The title of this chapter, which spans two venues, BankART KAIKO and the former Yokohama branch of Daiichi Bank, is taken from a novel All the Rivers(2014)by Israeli writer Dorit RABINYAN. Thee love story of two people, one from Israel and the other from Palestine, shows us how public events can affect individual lives.

BankART KAIKO introduces the activities of people who have been trying to counteract the world’s capitalization since the 1990s with the end of the Cold War.
They create new social relations within a small space, and try to forge ties between these spaces that transcend differences in nationality, race, religion, and language. This brings to mind the way many small streams merge to form a large river.

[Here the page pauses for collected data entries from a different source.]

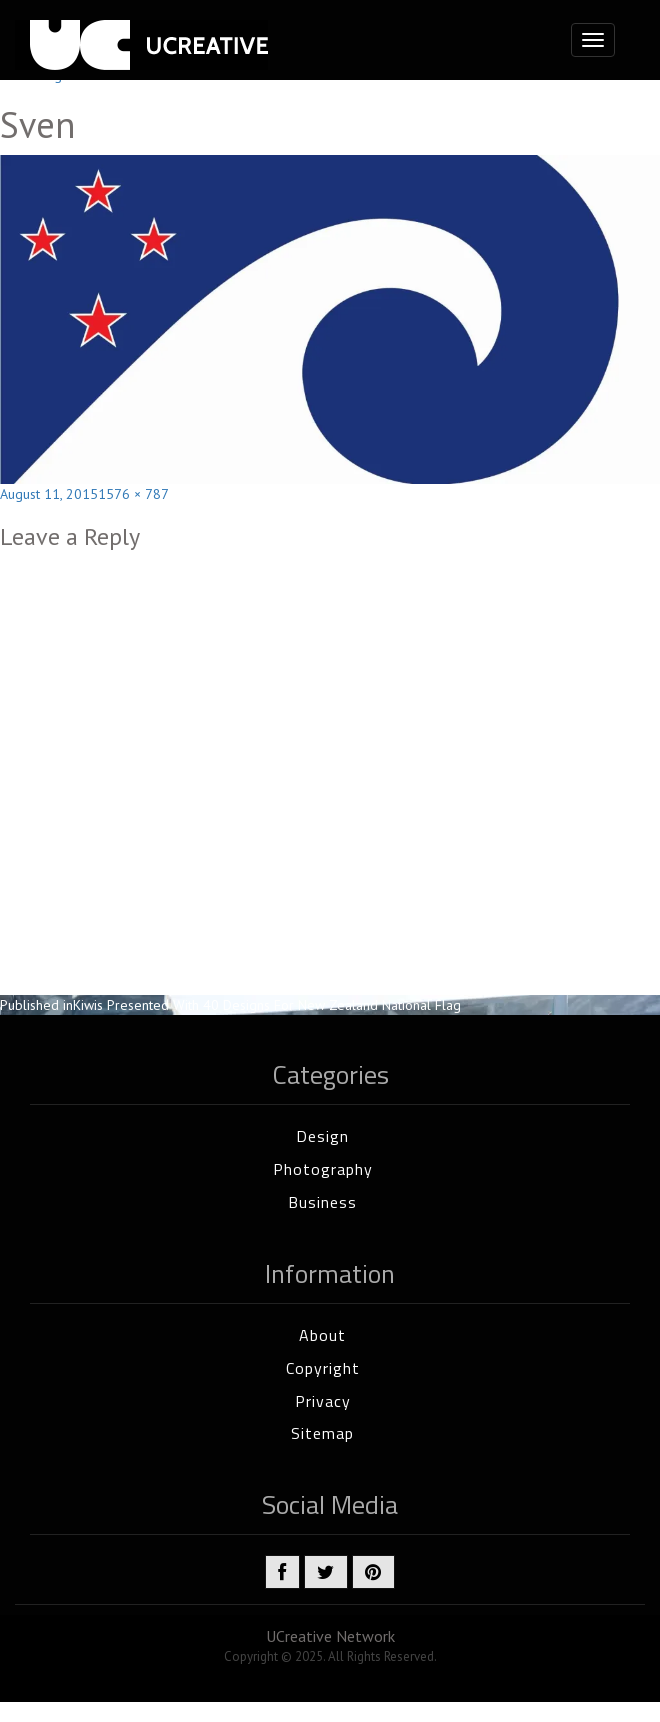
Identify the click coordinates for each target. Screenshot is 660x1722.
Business (322, 1202)
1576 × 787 (133, 494)
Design (322, 1136)
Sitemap (322, 1433)
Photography (323, 1169)
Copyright (323, 1368)
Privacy (323, 1401)
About (322, 1335)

In the background of this movement, we can see the attempts of thinkers such as Jacques DERRIDA and KARATANI Kojin to find a path that goes beyond capitalism by re-reading the writings of Karl MARX, the father of socialism.

Across the street at the former Daiichi Bank Yokohama Branch, visitors will be introduced to the activities of people who run cafes, second-hand clothing stores, lodging, and printing shops, and expand their networks in East Asia under the principles of “autonomy,” “mutual aid,” and “anti- consumerism.”